* ASSIGNMENT *
Could you work out how many lines in the material below hold the word "entre"? Give only the number in reply.
GIVEN RECORDS Start Marker
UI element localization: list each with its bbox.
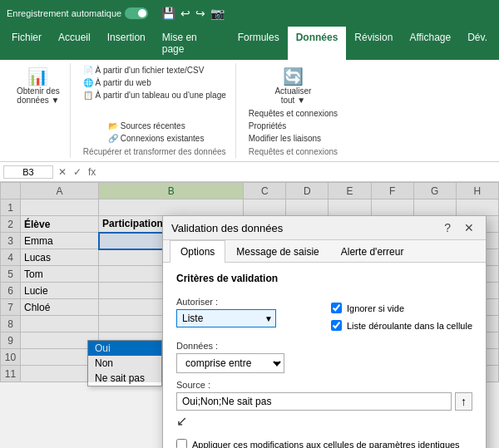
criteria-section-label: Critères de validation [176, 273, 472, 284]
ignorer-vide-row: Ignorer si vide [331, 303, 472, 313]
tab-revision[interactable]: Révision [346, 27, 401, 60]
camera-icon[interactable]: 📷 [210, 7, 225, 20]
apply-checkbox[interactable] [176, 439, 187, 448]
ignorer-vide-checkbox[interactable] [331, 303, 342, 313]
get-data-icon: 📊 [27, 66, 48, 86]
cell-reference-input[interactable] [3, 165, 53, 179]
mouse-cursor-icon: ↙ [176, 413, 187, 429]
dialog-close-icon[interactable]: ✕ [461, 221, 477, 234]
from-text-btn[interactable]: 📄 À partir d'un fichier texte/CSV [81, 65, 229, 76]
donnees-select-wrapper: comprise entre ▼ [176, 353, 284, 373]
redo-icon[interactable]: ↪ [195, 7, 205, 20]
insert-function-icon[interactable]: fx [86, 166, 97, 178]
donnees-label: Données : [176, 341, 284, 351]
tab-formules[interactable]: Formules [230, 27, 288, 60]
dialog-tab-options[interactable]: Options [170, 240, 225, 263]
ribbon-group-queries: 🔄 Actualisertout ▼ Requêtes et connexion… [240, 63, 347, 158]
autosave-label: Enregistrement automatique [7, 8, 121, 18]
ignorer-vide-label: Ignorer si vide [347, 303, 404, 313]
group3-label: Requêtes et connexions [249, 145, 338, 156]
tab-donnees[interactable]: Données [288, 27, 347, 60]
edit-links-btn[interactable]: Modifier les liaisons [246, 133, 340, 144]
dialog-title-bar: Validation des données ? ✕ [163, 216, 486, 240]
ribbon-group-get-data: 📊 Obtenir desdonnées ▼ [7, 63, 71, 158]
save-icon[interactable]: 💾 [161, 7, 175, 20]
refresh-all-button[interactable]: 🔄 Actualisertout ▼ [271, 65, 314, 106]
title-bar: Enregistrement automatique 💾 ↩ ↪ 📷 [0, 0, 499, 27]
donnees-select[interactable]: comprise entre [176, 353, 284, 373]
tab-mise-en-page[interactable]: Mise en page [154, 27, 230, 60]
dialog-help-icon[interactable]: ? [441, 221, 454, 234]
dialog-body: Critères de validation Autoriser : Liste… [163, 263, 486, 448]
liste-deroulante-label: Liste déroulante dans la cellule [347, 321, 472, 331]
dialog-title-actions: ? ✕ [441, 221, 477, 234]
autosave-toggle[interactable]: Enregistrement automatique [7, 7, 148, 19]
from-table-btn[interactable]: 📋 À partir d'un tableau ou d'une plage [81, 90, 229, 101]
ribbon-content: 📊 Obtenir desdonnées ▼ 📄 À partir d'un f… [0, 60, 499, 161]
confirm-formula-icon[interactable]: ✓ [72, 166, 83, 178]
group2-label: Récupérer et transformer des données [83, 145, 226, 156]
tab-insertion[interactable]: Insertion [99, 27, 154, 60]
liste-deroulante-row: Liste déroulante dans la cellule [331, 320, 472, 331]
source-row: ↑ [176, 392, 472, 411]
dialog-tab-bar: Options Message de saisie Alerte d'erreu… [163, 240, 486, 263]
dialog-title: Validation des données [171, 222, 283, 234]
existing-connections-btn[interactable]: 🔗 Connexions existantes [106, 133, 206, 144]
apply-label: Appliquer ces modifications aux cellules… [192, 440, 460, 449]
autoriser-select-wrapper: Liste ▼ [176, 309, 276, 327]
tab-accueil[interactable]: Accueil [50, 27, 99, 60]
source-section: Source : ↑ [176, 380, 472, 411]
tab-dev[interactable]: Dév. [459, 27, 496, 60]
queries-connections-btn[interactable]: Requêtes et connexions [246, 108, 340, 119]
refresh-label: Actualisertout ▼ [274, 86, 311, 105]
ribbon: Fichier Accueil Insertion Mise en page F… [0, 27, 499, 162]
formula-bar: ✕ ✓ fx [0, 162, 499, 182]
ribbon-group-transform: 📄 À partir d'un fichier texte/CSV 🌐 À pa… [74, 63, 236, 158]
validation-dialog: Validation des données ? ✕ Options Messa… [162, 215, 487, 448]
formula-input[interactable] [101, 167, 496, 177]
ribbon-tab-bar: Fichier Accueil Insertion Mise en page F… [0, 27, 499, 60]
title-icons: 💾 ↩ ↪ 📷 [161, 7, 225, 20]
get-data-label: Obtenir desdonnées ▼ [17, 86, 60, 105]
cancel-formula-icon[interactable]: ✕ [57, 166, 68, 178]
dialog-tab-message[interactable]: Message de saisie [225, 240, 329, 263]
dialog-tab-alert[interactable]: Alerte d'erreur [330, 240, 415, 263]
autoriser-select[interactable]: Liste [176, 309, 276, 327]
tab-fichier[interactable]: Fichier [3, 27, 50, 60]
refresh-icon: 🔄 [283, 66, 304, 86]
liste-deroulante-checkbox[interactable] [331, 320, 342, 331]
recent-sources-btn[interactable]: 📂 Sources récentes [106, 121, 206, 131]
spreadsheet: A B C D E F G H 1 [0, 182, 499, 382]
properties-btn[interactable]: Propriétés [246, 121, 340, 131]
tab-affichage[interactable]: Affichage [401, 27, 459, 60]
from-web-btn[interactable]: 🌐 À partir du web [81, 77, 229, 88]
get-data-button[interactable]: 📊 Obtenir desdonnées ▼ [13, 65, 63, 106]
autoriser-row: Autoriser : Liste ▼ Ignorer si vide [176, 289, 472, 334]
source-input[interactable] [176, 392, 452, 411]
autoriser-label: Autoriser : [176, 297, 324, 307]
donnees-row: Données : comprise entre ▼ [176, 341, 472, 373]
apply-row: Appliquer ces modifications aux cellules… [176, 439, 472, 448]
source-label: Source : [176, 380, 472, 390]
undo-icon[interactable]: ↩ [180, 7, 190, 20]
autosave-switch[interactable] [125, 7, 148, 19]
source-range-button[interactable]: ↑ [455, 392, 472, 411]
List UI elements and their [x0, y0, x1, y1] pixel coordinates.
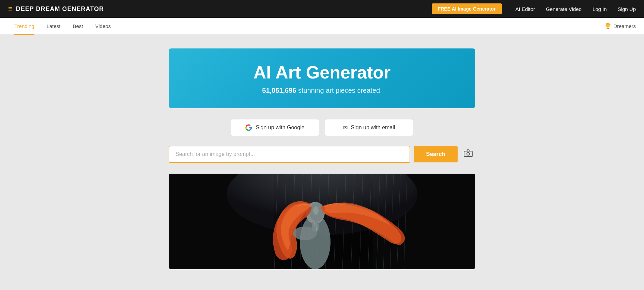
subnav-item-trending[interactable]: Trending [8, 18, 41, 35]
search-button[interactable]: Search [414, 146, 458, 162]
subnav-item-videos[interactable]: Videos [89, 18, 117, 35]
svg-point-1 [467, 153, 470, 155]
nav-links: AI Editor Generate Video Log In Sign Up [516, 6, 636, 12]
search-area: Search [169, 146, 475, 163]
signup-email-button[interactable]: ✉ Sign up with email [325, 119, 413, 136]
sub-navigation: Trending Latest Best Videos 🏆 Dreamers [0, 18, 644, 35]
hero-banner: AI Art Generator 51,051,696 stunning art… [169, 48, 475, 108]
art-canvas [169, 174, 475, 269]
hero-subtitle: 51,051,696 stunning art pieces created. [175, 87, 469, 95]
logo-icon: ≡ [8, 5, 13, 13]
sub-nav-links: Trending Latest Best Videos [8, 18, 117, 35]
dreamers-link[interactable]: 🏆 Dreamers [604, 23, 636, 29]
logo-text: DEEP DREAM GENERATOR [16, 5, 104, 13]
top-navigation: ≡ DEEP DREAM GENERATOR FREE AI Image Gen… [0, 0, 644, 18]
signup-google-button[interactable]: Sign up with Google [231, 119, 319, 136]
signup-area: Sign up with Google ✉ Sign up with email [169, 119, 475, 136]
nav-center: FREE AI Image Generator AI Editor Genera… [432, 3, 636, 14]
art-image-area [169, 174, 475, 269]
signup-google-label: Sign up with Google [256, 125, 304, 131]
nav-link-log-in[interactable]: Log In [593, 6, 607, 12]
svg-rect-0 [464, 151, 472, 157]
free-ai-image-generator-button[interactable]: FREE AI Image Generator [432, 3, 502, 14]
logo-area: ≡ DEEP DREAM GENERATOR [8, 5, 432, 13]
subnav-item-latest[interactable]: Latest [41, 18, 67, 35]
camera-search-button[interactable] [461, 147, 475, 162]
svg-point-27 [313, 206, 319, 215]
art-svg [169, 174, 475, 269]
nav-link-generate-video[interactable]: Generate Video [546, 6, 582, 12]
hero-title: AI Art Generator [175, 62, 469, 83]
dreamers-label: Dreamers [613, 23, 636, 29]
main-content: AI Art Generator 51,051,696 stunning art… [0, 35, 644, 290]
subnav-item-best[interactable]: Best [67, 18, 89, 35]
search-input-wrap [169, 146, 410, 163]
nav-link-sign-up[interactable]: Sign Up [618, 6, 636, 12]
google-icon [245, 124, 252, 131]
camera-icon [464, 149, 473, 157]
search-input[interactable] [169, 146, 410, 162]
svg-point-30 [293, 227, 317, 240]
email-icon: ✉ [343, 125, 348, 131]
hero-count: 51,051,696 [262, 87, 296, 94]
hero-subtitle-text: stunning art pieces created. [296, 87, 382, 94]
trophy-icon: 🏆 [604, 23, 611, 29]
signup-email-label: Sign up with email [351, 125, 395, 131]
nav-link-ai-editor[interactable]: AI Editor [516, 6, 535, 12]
GIVEN RECORDS End Marker
* REPLY TO THE EXERCISE *
3